Saturday, August 14, 2010

Meatball Banh Mi


There was a time when I strongly considered naming this blog “Beng, Me.”  It was a play on banh mi, but I quickly realized that most, if not all, non-Vietnamese speaking individuals pronounce banh mi as “bawn mee” rather than the correct pronunciation that most closely sounds like “beng mee” or “ben mee.”  For the linguist, the official IPA pronounciation is [ɓǎːɲ mî].  I find it funny how the Western world can get the pronunciation of pho down pretty well (approximately “fuh”), but butcher banh mi.

Pronunciation aside, my favorite style of banh mi is the classic combo typically filled with cold cuts, headcheese, pate, homemade Vietnamese mayo, and the standard fixings.  However, I was craving some Vietnamese meatballs and decided to make meatball banh mi and use the bretzel that I made that day instead of a baguette.

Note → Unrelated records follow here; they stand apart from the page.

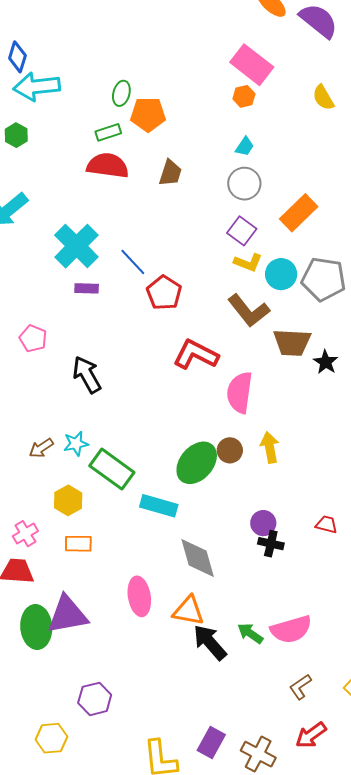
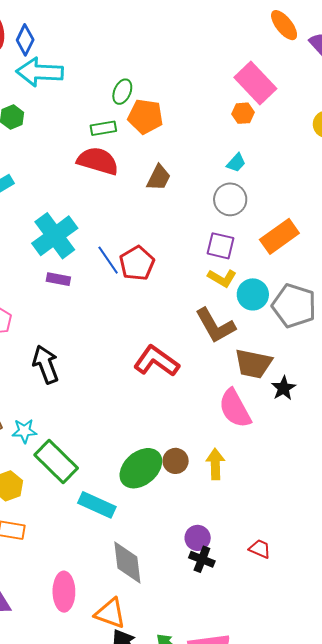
purple square: (242, 231) -> (221, 246), turned -32
red pentagon: (164, 293) -> (137, 263), moved
pink semicircle: (240, 392) -> (235, 408), moved, turned -45

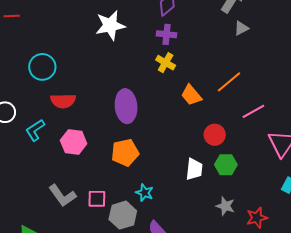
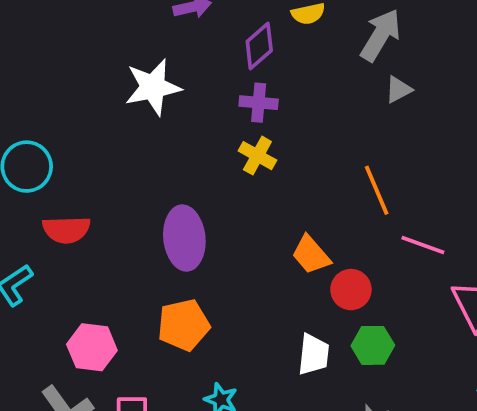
orange line: (229, 82) -> (377, 190), turned -72
orange trapezoid: (191, 95) -> (311, 255), moved
pink line: (253, 111) -> (423, 245), turned 50
pink hexagon: (74, 142) -> (92, 347), moved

The meatballs consisted of freshly ground pork shoulder seasoned to taste with garlic, fish sauce, and sugar.  If you’re unsure about the seasoning levels and don’t like the idea of licking or consuming raw pork, simply take a small blob of meat and microwave it a little until its cooked and taste it.  The meatballs can be grilled or broiled in the oven on a broiler pan.


In addition to the bretzel, another departure from tradition was the use of giardiniera in place of jalapenos, pickled daikons, and pickled carrots as I love giardiniera and sometimes find raw jalapenos overpowering.  Also, I garnished the sandwich with avocado to add a rich creaminess in lieu of fresh Vietnamese mayo.  Unfortunately, I was out of eggs that day and unable to make Vietnamese mayo.  If you’ve never had Vietnamese mayo, it tends to be eggier and richer than your typical mayo.  I personally much prefer Vietnamese style mayo.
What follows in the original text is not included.